Centinaia di studenti universitari sono sfilati in corteo all’interno della città universitaria della Sapienza, poi fino alla facoltà di psicologia, contro la repressione filosionista in università.


Continua la mobilitazione degli universitari per la liberazione della Palestina e contro il genocidio che da mesi Israele sta conducendo contro la popolazione della striscia di Gaza, col chiaro intento di farla sparire da quella terra.

Il coordinamento dei collettivi della Sapienza, insieme a varie correnti della sinistra universitaria, ha animato oggi pomeriggio un corteo che ha attraversato la città universitaria, con tanti slogan e cartelli contro la politica filosionista dell’università a Roma (e non solo), aperto dallo striscione “Sapienza for Palestine/Stop genocidio stop accordi”.

La Sapienza, infatti, come altri atenei, ha accordi con le università israeliane direttamente coinvolte nell’azione di costante pulizia etnica delle forze armate e dei coloni israeliani. Il tutto è strettamente legato alla collaborazione universitaria con l’industria militare (Leonardo in primis) e con punte di lancia dello sfruttamento, della devastazione ambientale edel saccheggio imperialista italiano all’estero come ENI, che è già pronta ad aggiudicarsi nuovi appalti di estrazione di idrocarburi al largo della costa palestinese in accordo con Israele.

La comunità di studenti, dottorandi e ricercatori, sin dallo scorso ottobre, tiene viva una campagna contro repressione, partecipazione al militarismo e copertura del genocidio sionista, attraverso assemblee, manifestazioni campagne di informazione, interventi negli organi accademici.

Oggi, centinaia di persone ritrovatesi nel pratone centrale della Sapienza hanno raggiunto in corteo il rettorato per reclamare un cambio di posizione della rettrice Antonella Polimeni e dell’istituzione universitaria, rompendo col consenso pro-sionista che lo Stato cerca violentemente di imporre nel dibattito mediatico e tra la popolazione, per ora con scarsi risultati, fortunatamente.

La burocrazia universitaria si è rifiutata di accogliere anche solo una delegazione dei manifestanti durante il Senato accademico in corso. Così, la manifestazione è uscita dalla città universitaria, attraversando il quartiere universitario e quello di San Lorenzo, raggiungendo la facoltà di psicologia, dove l’ateneo recentemente aveva proibito un’assemblea di studenti e professori perché la sua locandina di lancio conteneva la parola “genocidio” e non prevedeva oratori schierati apertamente col sionismo.
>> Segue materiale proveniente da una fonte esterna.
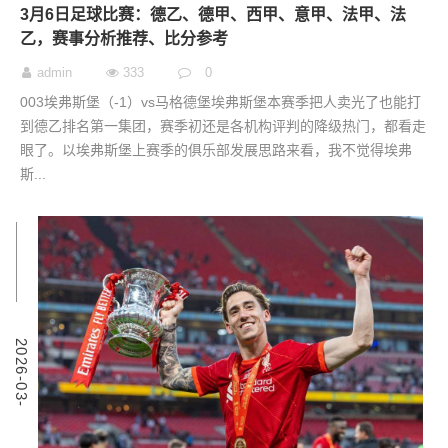
3月6日足球比赛：德乙、德甲、西甲、意甲、法甲、法
乙，赛事分析推荐、比分参考
admin
333
0
003埃弗斯堡（-1）vs马格德堡埃弗斯堡本赛季把人卖光了也能打
到德乙排名第一集团，赛季初还是各机构评判的降级热门，都看走
眼了。以埃弗斯堡上赛季的俱乐部发展思路来看，我不觉得埃弗
斯...
6
2
0
2
6
-
0
3
-
0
È fondamentale continuare e rilanciare la solidarietà attiva che da mesi vede decine e decine di migliaia di persone nel nostro paese (e decine di milioni nel mondo) mobilitarsi ancora e ancora per la libertà della Palestina dal giogo sionista, e per lo stop al genocidio in corso nella striscia di Gaza.

Si tratta, ora, di fare dei nuovi passi in avanti nella convergenza tra studenti e lavoratori per portare questa lotta politica in larghi settori del mondo del lavoro, collegandola con le rivendicazioni economiche, che dipendono da quella situazione di inflazione e impoverimento strettamente collegata al rilancio del militarismo e alla politica antipopolare del governo Meloni.
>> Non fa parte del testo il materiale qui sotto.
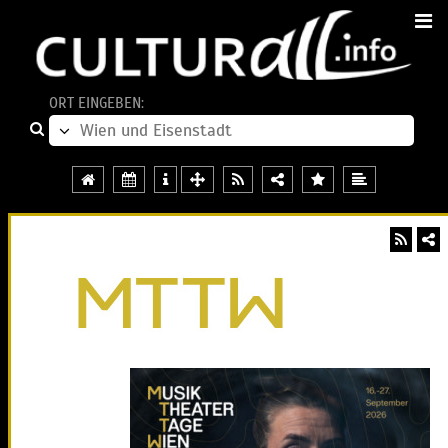
ORT EINGEBEN:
Lo sciopero generale del 23 febbraio, promossi da Giovani Palestinesi e Si Cobas, e il corteo del giorno successivo a Milano, con decine di migliaia di partecipanti, sono un esempio da rivendicare e rilanciare, a partire dalla diffusione di assemblee di solidarietà alla Palestina auto-organizzate nelle università, nei luoghi di lavoro, nelle scuole, nei quartieri: sia per organizzare le prossime mobilitazioni, sia per discutere di quale strategia di lotta, qui in Italia e in Palestina, può permetterci di fare passi in avanti e ricacciare indietro il colonialismo sionista e l’imperialismo occidentale suo alleato.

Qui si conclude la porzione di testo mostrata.